[Transcribed page contents]
──────────

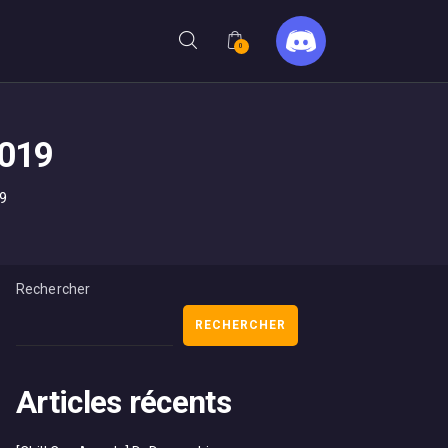
0
2019
19
Rechercher
RECHERCHER
Articles récents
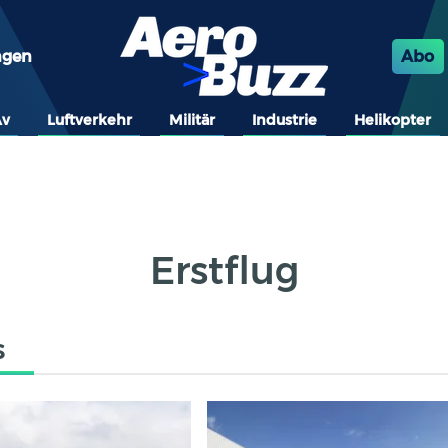
ngen
Abo
Av
Luftverkehr
Militär
Industrie
Helikopter
Erstflug
s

──────────

[What to work on] Please output every entry above exactly, without the pictures.

[Problem solution]
0
2019
19
Rechercher
RECHERCHER
Articles récents
ngen
Abo
Av
Luftverkehr
Militär
Industrie
Helikopter
Erstflug
s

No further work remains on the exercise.